# What is Profit?

There are some common mistakes that small business owners make when it comes to understanding and calculating what profit is. Profit is not sales, it’s not mark up and it’s not your salary. Profit is the net gain between what you earn less your expenses and operating costs.

1.  Sales are Not Profit

Sales are not profit. If you don’t calculate your selling price correctly then there is a very real possibility that you could be operating at very little profit or worse still, operating at a loss.

You should only ever set your selling price after you know what all your costs are. The two types of main costs associated with running a business are fixed costs and variable costs. Fixed costs are known as overheads. These include things like rent, loans, vehicles, phone and internet, electricity etc. Regardless of what you sell, these costs must be paid monthly, quarterly or annually and you need to factor in these outgoings when setting your price.

Variable costs are the costs associated with raw materials or stock as well as the direct labour costs of producing your goods or supplying your services. These costs also need to be factored in when setting your price, although they will go up and come down.

Once you know your costs, you can set your selling price to ensure you are profitable. Setting your pricing and knowing your costs is certainly not a “set and forget”. It is something that you need to be reviewing on a regular basis to ensure that you remain competitive and profitable.

2.  Mark Up is Not Profit Margin

A company’s profit margin is the percentage of revenue left after every expense has been deducted. It is calculated as follows:

• total price – total expenses / total price x 100 = % profit margin

A common mistake that many business owners make is that they pick a percentage of what profit they think they would like to make. Quite often this percentage is simply added to the cost price of the product or service.

Let’s say you want a profit margin of 20%. So, if the item costs you \$100, it’s not just a matter of adding 20% to your cost price to give you a selling price of \$120.

By using the correct formula to calculate profit, these figures show that you would only be making a profit of 16.67%.

• \$120 – \$100 / \$120 x 100 = 16.67%

This is really your mark up. Each and every time you sell your product or service for \$120, you are actually giving away 3.33% in expected profit.

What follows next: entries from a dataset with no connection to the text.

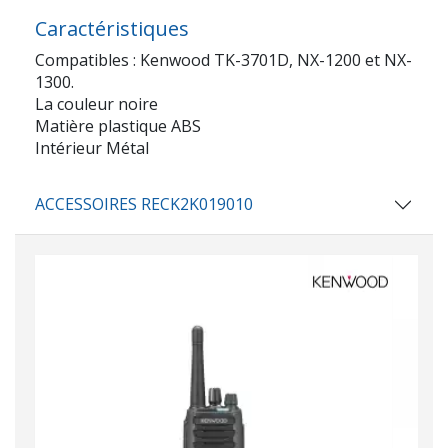
Caractéristiques
Compatibles : Kenwood TK-3701D, NX-1200 et NX-
1300.
La couleur noire
Matière plastique ABS
Intérieur Métal
ACCESSOIRES RECK2K019010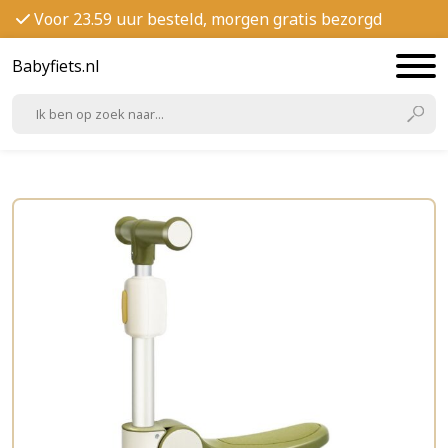
Voor 23.59 uur besteld, morgen gratis bezorgd
Babyfiets.nl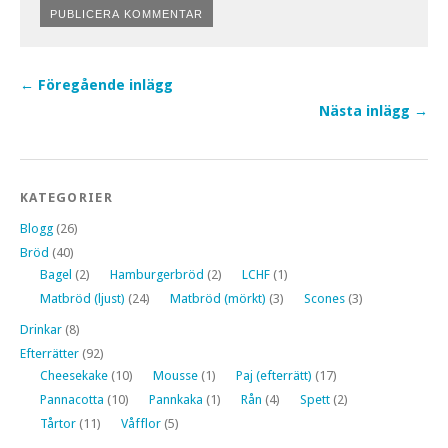
← Föregående inlägg
Nästa inlägg →
KATEGORIER
Blogg
(26)
Bröd
(40)
Bagel
(2)
Hamburgerbröd
(2)
LCHF
(1)
Matbröd (ljust)
(24)
Matbröd (mörkt)
(3)
Scones
(3)
Drinkar
(8)
Efterrätter
(92)
Cheesekake
(10)
Mousse
(1)
Paj (efterrätt)
(17)
Pannacotta
(10)
Pannkaka
(1)
Rån
(4)
Spett
(2)
Tårtor
(11)
Våfflor
(5)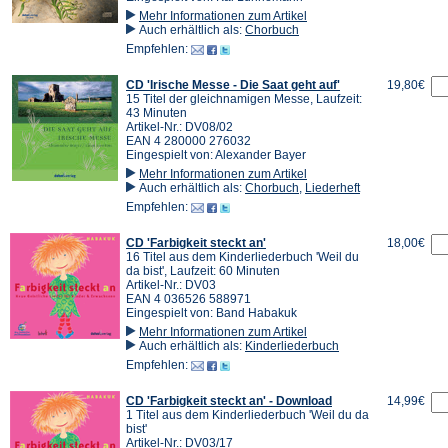
Mehr Informationen zum Artikel
Auch erhältlich als:
Chorbuch
Empfehlen:
CD 'Irische Messe - Die Saat geht auf'
19,80€
15 Titel der gleichnamigen Messe, Laufzeit:
43 Minuten
Artikel-Nr.: DV08/02
EAN 4 280000 276032
Eingespielt von: Alexander Bayer
Mehr Informationen zum Artikel
Auch erhältlich als:
Chorbuch
,
Liederheft
Empfehlen:
CD 'Farbigkeit steckt an'
18,00€
16 Titel aus dem Kinderliederbuch 'Weil du
da bist', Laufzeit: 60 Minuten
Artikel-Nr.: DV03
EAN 4 036526 588971
Eingespielt von: Band Habakuk
Mehr Informationen zum Artikel
Auch erhältlich als:
Kinderliederbuch
Empfehlen:
CD 'Farbigkeit steckt an' - Download
14,99€
1 Titel aus dem Kinderliederbuch 'Weil du da
bist'
Artikel-Nr.: DV03/17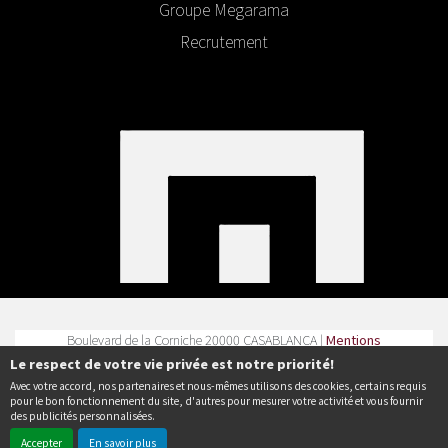
Groupe Megarama
Recrutement
Boulevard de la Corniche 20000 CASABLANCA |
Mentions
légales
|
Contact
| Tel :
Le respect de votre vie privée est notre priorité!
Avec votre accord, nos partenaires et nous-mêmes utilisons des cookies, certains requis
Politique de confidentialité
pour le bon fonctionnement du site, d'autres pour mesurer votre activité et vous fournir
des publicités personnalisées.
Accepter
En savoir plus
© Erakys
Création de site internet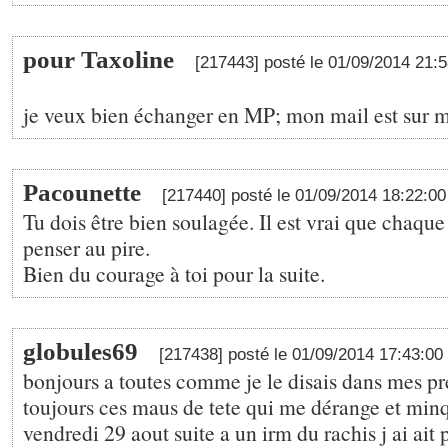
pour Taxoline
[217443] posté le 01/09/2014 21:
je veux bien échanger en MP; mon mail est sur ma
Pacounette
[217440] posté le 01/09/2014 18:22:0
Tu dois être bien soulagée. Il est vrai que chaque
penser au pire.
Bien du courage à toi pour la suite.
globules69
[217438] posté le 01/09/2014 17:43:00
bonjours a toutes comme je le disais dans mes pr
toujours ces maus de tete qui me dérange et minq
vendredi 29 aout suite a un irm du rachis j ai ait 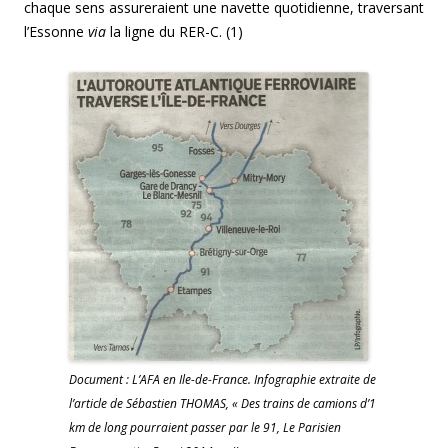
chaque sens assureraient une navette quotidienne, traversant
l’Essonne
via
la ligne du RER-C. (1)
Document : L’AFA en Ile-de-France. Infographie extraite de
l’article de Sébastien THOMAS, « Des trains de camions d’1
km de long pourraient passer par le 91, Le Parisien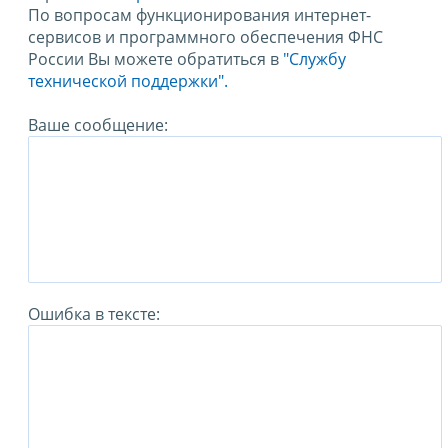
По вопросам функционирования интернет-
сервисов и программного обеспечения ФНС
России Вы можете обратиться в
"Службу
технической поддержки".
Ваше сообщение:
Ошибка в тексте: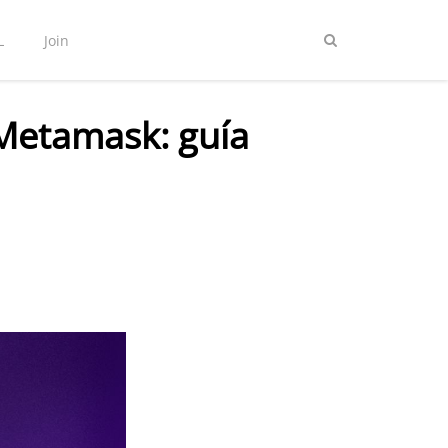
L
Join
 Metamask: guía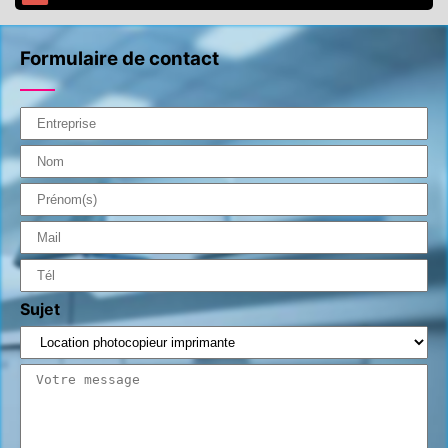
Formulaire de contact
Sujet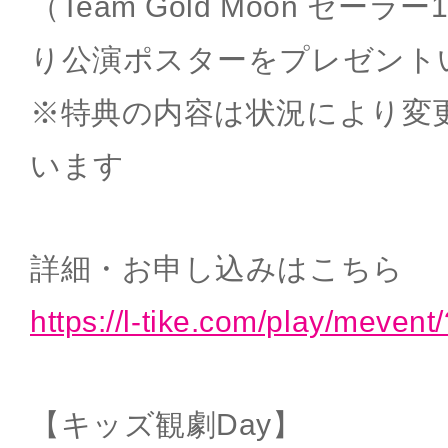
（Team Gold Moon セー
り公演ポスターをプレゼント
※特典の内容は状況により変
います
詳細・お申し込みはこちら
https://l-tike.com/play/meve
【キッズ観劇Day】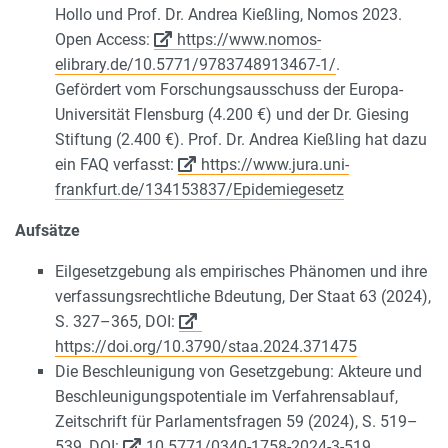
Hollo und Prof. Dr. Andrea Kießling, Nomos 2023.
Open Access:
https://www.nomos-
elibrary.de/10.5771/9783748913467-1/
.
Gefördert vom Forschungsausschuss der Europa-
Universität Flensburg (4.200 €) und der Dr. Giesing
Stiftung (2.400 €). Prof. Dr. Andrea Kießling hat dazu
ein FAQ verfasst:
https://www.jura.uni-
frankfurt.de/134153837/Epidemiegesetz
Aufsätze
Eilgesetzgebung als empirisches Phänomen und ihre
verfassungsrechtliche Bdeutung, Der Staat 63 (2024),
S. 327–365, DOI:
https://doi.org/10.3790/staa.2024.371475
Die Beschleunigung von Gesetzgebung: Akteure und
Beschleunigungspotentiale im Verfahrensablauf,
Zeitschrift für Parlamentsfragen 59 (2024), S. 519–
539, DOI:
10.5771/0340-1758-2024-3-519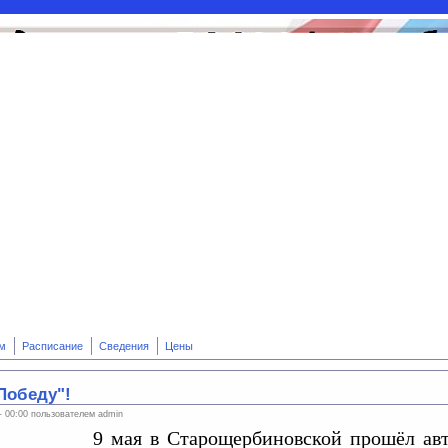
м
Расписание
Сведения
Цены
Победу"!
 - 00:00 пользователем
admin
9 мая в Старощербиновской прошёл ав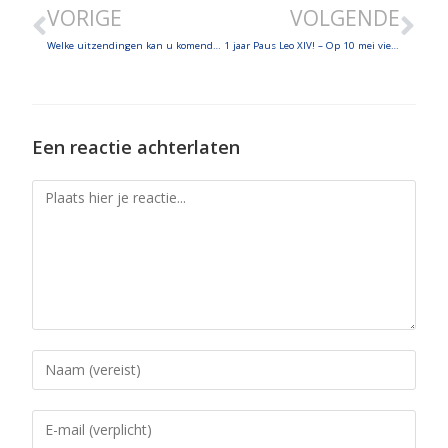
VORIGE
VOLGENDE
EMBED
Welke uitzendingen kan u komende dagen beluisteren op Radio Maria? – Over de Mariathon!
1 jaar Paus Leo XIV! – Op 10 mei vieren we Pater Damiaan!
Een reactie achterlaten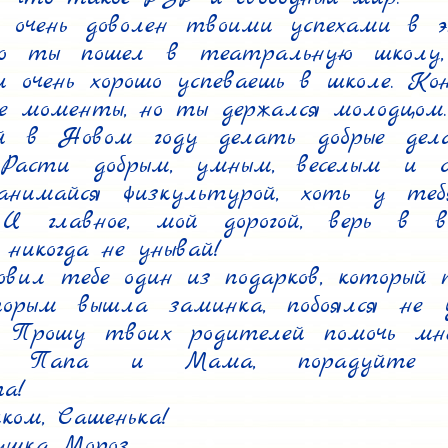
очень доволен твоими успехами в эт
о ты пошел в театральную школу, 
 очень хорошо успеваешь в школе. Коне
е моменты, но ты держался молодцом.

й в Новом году делать добрые дела,
 Расти добрым, умным, веселым и с
занимайся физкультурой, хоть у теб
И главное, мой дорогой, верь в вол
никогда не унывай!

вил тебе один из подарков, который т
рым вышла заминка, побоялся не у
. Прошу твоих родителей помочь мн
м. Папа и Мама, порадуйте Са
а!

ком, Сашенька!

ушка Мороз
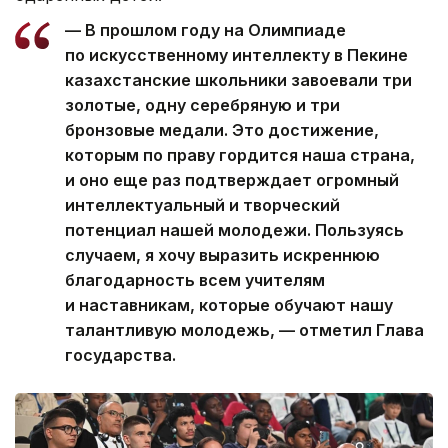
— В прошлом году на Олимпиаде
по искусственному интеллекту в Пекине
казахстанские школьники завоевали три
золотые, одну серебряную и три
бронзовые медали. Это достижение,
которым по праву гордится наша страна,
и оно еще раз подтверждает огромный
интеллектуальный и творческий
потенциал нашей молодежи. Пользуясь
случаем, я хочу выразить искреннюю
благодарность всем учителям
и наставникам, которые обучают нашу
талантливую молодежь, — отметил Глава
государства.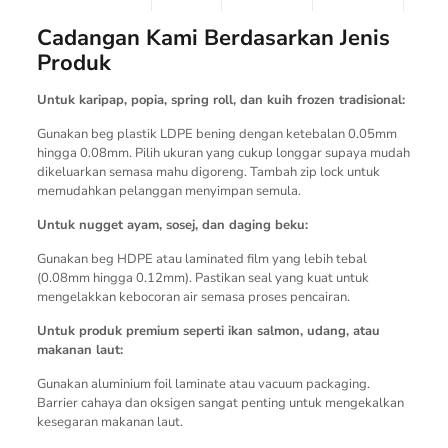
Cadangan Kami Berdasarkan Jenis
Produk
Untuk karipap, popia, spring roll, dan kuih frozen tradisional:
Gunakan beg plastik LDPE bening dengan ketebalan 0.05mm
hingga 0.08mm. Pilih ukuran yang cukup longgar supaya mudah
dikeluarkan semasa mahu digoreng. Tambah zip lock untuk
memudahkan pelanggan menyimpan semula.
Untuk nugget ayam, sosej, dan daging beku:
Gunakan beg HDPE atau laminated film yang lebih tebal
(0.08mm hingga 0.12mm). Pastikan seal yang kuat untuk
mengelakkan kebocoran air semasa proses pencairan.
Untuk produk premium seperti ikan salmon, udang, atau
makanan laut:
Gunakan aluminium foil laminate atau vacuum packaging.
Barrier cahaya dan oksigen sangat penting untuk mengekalkan
kesegaran makanan laut.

The method of picking any old percentage is actually quite dangerous because you are giving away valuable profit. When setting your profit margin, you must decide on the minimum profit you need to sustain your business. By working backwards you can then set your selling price based on the number of products or services you need to sell to give you your desired profit margin.

3.  Profit is Not Salary

Profit is definitely not your salary and nor should it be treated as your salary. Your salary should be included as a business cost so that any surplus left over is actually profit.

The purpose of profit is to sustain your business and to help grow it. In the first few years you may not make much profit or perhaps you may not break even. This means that you may not be able to draw much money from your business.

As time goes on and you become more profitable you can set yourself a salary of equal, or better still greater, than what you could earn if you were an employee elsewhere.

Profit is what enables you to stay in business. It is also what allows you to grow your business, develop new products and purchase the latest equipment and technology.